Bryan stayed at the firm. His asthma worsened from the fumes emitted by the library’s copy machines. “I can’t wait for the ocean breezes,” he wheezed. “Staying here is killing me!”
“It’s not much longer,” I reassured him as over the course of a year I went through the steps to put me near the money. I left the firm and joined the legal department of the trust company that managed our target fund. Bryan and I got married. The marital privilege would protect us if we got caught. Neither could testify against the other. I always said, If you’re going to commit a crime, don’t leave witnesses. But if you’re in a conspiracy, get married.
We had everything in place: offshore accounts, shell companies, false documents, a condo in a country with no extradition treaty. Untethered from the moral dicta of our childhoods, we were filled with excitement as a new life awaited us. We were enjoying being newlyweds, although Bryan’s asthma hindered strenuous lovemaking. He was getting worse, but he hoped the anticipated ocean breezes would heal him.
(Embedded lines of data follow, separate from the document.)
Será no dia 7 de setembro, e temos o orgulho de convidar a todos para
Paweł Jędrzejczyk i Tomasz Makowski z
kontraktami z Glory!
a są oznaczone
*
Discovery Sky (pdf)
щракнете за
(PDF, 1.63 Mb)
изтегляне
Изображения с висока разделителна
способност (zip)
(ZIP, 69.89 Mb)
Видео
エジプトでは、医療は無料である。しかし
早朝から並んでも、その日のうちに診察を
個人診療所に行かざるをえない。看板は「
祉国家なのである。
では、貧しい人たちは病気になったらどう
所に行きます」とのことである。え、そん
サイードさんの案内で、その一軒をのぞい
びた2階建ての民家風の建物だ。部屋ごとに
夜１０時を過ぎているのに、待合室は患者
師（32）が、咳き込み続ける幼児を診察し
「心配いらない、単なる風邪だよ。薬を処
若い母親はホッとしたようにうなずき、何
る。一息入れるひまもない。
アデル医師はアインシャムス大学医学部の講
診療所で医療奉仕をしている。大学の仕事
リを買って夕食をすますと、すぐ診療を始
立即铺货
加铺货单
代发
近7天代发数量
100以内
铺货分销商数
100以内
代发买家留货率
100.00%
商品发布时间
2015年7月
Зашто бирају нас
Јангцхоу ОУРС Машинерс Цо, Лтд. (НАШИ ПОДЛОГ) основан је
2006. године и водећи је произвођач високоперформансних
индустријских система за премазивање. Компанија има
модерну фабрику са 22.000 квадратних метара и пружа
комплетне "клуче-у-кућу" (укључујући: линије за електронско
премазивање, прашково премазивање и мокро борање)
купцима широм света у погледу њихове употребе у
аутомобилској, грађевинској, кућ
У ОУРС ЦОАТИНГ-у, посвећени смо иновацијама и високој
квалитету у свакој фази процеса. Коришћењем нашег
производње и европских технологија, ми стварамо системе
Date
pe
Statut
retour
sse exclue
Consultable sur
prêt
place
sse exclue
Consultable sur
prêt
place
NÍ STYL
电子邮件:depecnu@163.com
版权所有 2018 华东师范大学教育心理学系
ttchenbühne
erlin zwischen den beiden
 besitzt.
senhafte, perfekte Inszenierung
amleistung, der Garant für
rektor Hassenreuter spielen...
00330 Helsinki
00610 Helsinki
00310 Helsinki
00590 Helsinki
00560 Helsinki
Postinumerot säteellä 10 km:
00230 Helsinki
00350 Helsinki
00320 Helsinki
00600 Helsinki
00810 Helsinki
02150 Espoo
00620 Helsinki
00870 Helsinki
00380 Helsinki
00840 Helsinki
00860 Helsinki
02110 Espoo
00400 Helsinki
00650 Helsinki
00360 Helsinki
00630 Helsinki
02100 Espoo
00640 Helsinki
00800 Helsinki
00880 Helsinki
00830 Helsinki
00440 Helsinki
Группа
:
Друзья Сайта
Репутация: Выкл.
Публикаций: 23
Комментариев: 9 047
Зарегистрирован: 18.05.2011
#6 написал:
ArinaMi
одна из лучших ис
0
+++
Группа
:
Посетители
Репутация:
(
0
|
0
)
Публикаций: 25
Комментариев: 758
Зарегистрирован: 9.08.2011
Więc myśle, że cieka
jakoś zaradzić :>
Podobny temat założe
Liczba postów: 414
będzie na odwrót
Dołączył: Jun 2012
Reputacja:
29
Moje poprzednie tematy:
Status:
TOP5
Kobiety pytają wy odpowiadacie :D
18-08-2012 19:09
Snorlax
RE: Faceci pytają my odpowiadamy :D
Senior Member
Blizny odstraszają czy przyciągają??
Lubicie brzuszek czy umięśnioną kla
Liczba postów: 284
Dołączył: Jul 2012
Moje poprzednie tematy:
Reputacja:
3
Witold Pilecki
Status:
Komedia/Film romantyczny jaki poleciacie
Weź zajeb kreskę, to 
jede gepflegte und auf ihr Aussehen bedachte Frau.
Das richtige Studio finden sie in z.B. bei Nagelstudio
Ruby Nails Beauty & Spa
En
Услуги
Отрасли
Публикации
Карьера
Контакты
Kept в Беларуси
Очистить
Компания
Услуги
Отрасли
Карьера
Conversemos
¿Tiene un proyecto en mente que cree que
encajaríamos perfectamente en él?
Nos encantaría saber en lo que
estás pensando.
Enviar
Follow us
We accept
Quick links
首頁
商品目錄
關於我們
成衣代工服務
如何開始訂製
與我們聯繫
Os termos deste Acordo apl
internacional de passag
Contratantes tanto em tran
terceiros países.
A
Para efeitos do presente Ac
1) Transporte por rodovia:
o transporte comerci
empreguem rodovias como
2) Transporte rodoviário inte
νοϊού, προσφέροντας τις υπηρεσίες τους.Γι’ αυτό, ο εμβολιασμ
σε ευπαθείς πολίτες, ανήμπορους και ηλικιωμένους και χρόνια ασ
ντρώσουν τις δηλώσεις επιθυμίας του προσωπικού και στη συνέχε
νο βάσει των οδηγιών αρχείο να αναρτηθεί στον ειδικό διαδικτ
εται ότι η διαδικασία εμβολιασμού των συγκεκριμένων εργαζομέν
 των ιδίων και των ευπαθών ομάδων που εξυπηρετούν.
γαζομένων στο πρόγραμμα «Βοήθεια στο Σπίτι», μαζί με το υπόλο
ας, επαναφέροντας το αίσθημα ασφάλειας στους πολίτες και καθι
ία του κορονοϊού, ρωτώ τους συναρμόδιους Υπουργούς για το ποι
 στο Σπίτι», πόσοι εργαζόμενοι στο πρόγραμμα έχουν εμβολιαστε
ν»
There was one task left. On Friday, right before closing time, I made the first of several transfers, then used my hacking skills to cover my trail. The annual audit had just been completed. Missing funds would not be discovered for a year, long after we had settled into our island paradise with new identities.
Our plan worked. Now it was time for my plan. Ensconced in our oceanfront home, a breeze wafting across the veranda, we toasted each other with champagne.
He gulped the champagne, unaware it was laced with fentanyl I was prescribed for a back injury. My back would heal, but Bryan was headed towards emphysema. I wanted him to go in ecstasy. And I wanted to be unbound from a future caring for an invalid. Much as I enjoyed his company, I’d spotted healthier specimens in this tropical paradise. I said silently to myself, We’re both free now.